Nichols was a bit of a gift for Huggins — he was already experienced and well-coached having played two seasons under John Beilein. Over the next two seasons, he gave Huggins more than 10 points per game and helped mold some of WVU’s stars that eventually took the program to a Final Four.

“He was great to coach, but so was Da’Sean [Butler], so was [Kevin Jones], I mean, we were blessed,” Huggins said after WVU’s win over Bellarmine on Tuesday.

Saturday, Huggins will go through a first. For the first time in his career, WVU’s legendary coach will square off against one of his former players, as Nichols recently took the head job at Radford.

Country roads have led Nichols home in two ways. WVU fans will relish the opportunity to see one of their stars on the opposing sideline of a building in which he played 144 games, of course, but on a bigger scale, Nichols took his first coaching job in his home town of Radford.

This will be a unique case in which Huggins, who coaches in his hometown of Morgantown, will square off against a former player, who also represents his own hometown.

Nichols has already made the rounds in the college basketball world since ending his playing career. As an assistant, he spent time at West Virginia, Northern Kentucky, Wofford, Louisiana Tech and Florida before getting his first head coaching job. He even faced Huggins and WVU three times while at Florida, visiting the Coliseum last year as his Gators defeated the Mountaineers in the Big 12/SEC Challenge.

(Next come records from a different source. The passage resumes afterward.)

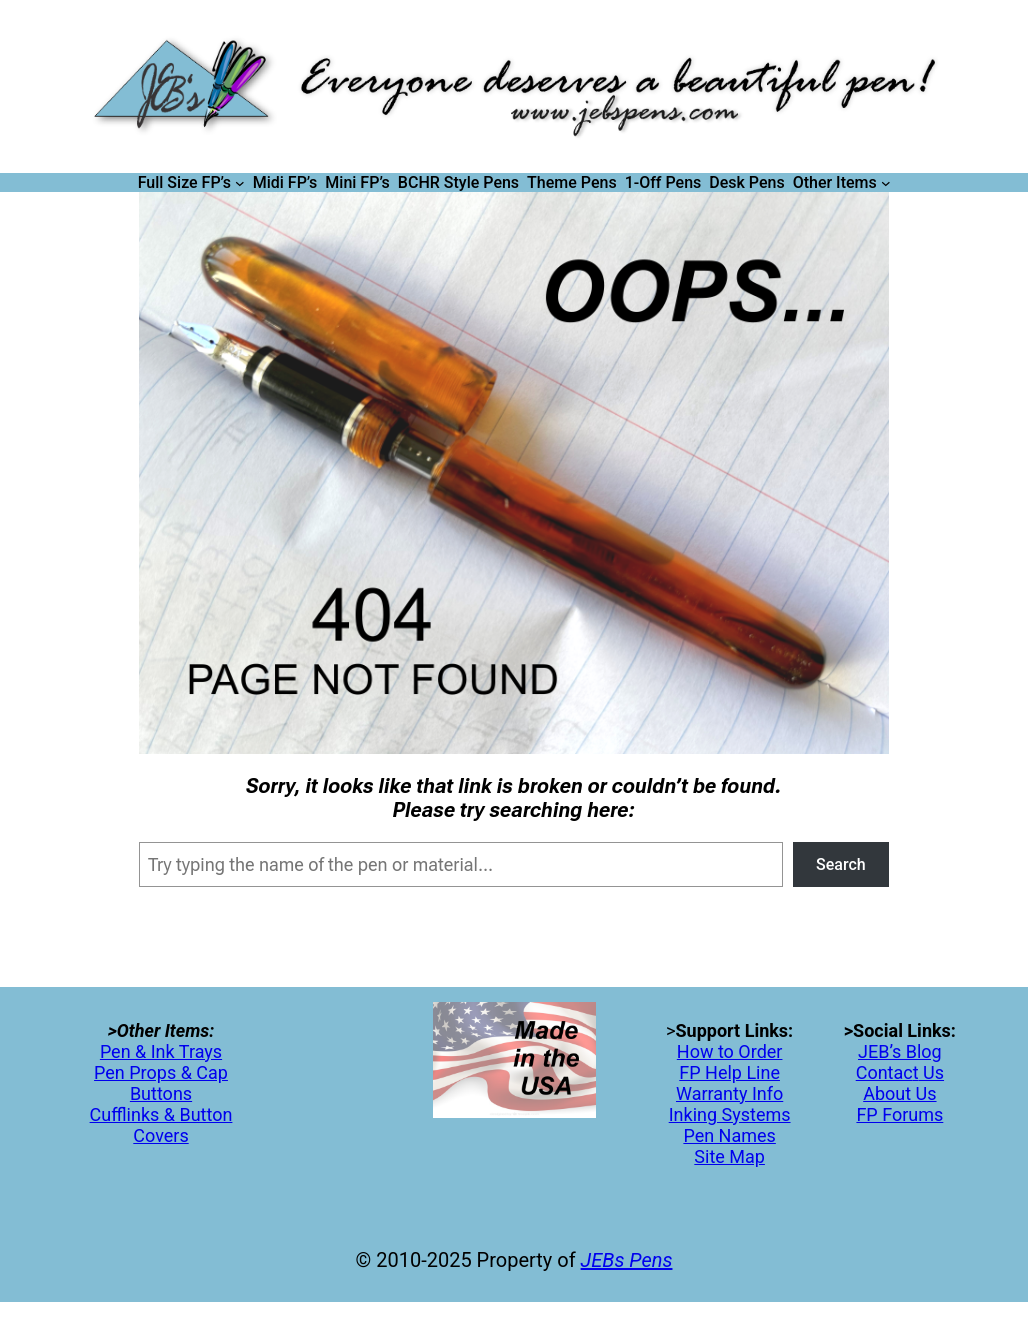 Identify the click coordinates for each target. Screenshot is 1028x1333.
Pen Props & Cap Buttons (161, 1083)
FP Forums (899, 1114)
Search (841, 864)
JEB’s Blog (900, 1051)
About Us (899, 1093)
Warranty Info (729, 1093)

Admittedly, Radford is a much different program in size and scope from Florida — but Huggins, who began his career at Walsh, says he is happy for his former player.

“I’m happy for Darris,” Huggins said. “It’s a great opportunity for him, and particularly to be able to do it in his hometown. We all start somewhere and hopefully have success, and hopefully that success is continued other places.”

College basketball is a much different sport from what it was during Huggins’s days at Walsh, however. He says it’s tougher to build relationships with players and other coaches, something that Huggins prides himself on — and for that reason, he wouldn’t want to be an upstart coach like Nichols in this day and age.

Still, Huggins is confident in Nichols, and says he knows what he’s doing.

“Everybody thought I was crazy when I left Ohio State to go to Walsh, which maybe I was. Everybody said, why do you do it? And I said because I believe in myself,” Huggins said. “I’m betting on me. And I think that’s what Darris has done, and you know I think that you’ve gotta have a strong belief in yourself and a belief in what you do…and I think Darris possesses those qualities.”

Nichols’s tenure hasn’t gotten off to a strong start as his team sits 4-4 at the beginning of December. Huggins says this is normal, though, and it’s his job as a coach to figure out how to fix it — whether it’s making subtle adjustments or big changes.

“I think Darris has done that,” Huggins said. “He went from them struggling to winning three in a row and playing really well. I mean if you watch those three games, they’re playing really well.”

One of those wins, in fact, came against Eastern Kentucky — a squad that gave WVU trouble.

Tip-off between West Virginia and Radford is set for 4 p.m. ET on ESPN+.